Friday, August 22, 2008

Monopoly or shortline?



 Game of Monopoly invented by salesman Charles Darrow

By Rob Carrigan, robcarrigan1@gmail.com

While playing a friendly game of Monopoly recently, someone tried telling me that the board position of the Short Line Railroad and the “Shortline to Cripple Creek,” were one and the same. I didn’t argue with them but decided to investigate. Following is the result of that investigation.
According to Tivis E. Wilkins in his 1983 book “Short Line To Cripple Creek: The Story of the Colorado Springs & Cripple Creek District Railway,” the standard gauge railroad made its way into the near-exclusive narrow-gauge domain of Colorado’s Rocky Mountains.
“The Short Line utilized proven engineering methods to cut an impressive route to Cripple Creek. So impressive that, when then Vice-President Theodore Roosevelt traversed the route in 1901, he is credited with saying that it was a ‘trip that bankrupts the English Language.’ When the track was removed and the route was converted to the Corley Mountain Highway, an early tourism endeavor that survives today as the famous Gold Camp Road,” says Wilkins’ book.
The game of Monopoly, on the other hand, was invented by a salesman by the name of Charles Darrow, according to “The Authorized Version,” by Maxine Brady, from “The Monopoly Book, Strategy and Tactics,” published by Parker Brothers in 1975.
Darrow was selling heating and engineering equipment before the stock market crash of 1929 but spent most of the early 1930s looking for a job.

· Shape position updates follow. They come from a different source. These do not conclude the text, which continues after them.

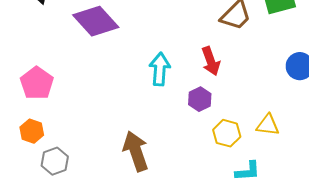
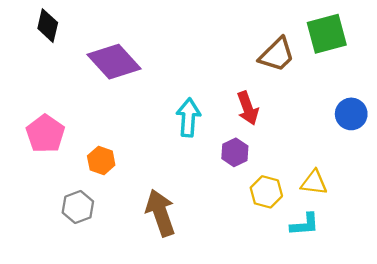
orange hexagon: (32, 131) -> (101, 160), moved
gray hexagon: (55, 161) -> (78, 207), moved
cyan L-shape: (248, 171) -> (305, 224), moved

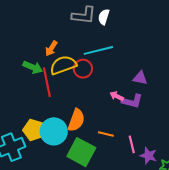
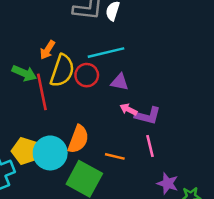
yellow semicircle: (63, 65) -> (62, 71), turned 128
purple triangle: (140, 78) -> (120, 82), moved
pink line: (132, 144) -> (150, 146), moved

Darrow took whatever odd jobs he could in order to feed his two young children, his wife and himself.
“To fill his idle hours, and help him forget his worries temporarily, Darrow invented things. Some of them were for fun: other was probably devised in the hopes that they would become profitable. He made jigsaw puzzles: he created a combination bat and ball, which was supposed to be used as a beach toy; he designed an improved pad for recording and scoring bridge games. They were interesting diversions, but no one was willing to pay for them,” wrote Brady.
Darrow constructed the first Monopoly at his kitchen table at his home in Germantown, Pennsylvania one evening in 1930. He sketched out street names from Atlantic City, New Jersey on a round piece of oil clothe that covered the table.
“The streets he chose were all from the same side of the city: between the Inlet and Park Place, along the Boardwalk. ... He included the three railroads that carried the wealthy vacationers to the resort, and the utility companies that service them, as well as the parcels of real estate of varying prices. He wanted a fourth railroad to make his board symmetrical, so he added the Short Line: actually it was a freight-carrying bus company that had a depot in Atlantic City,” Brady writes.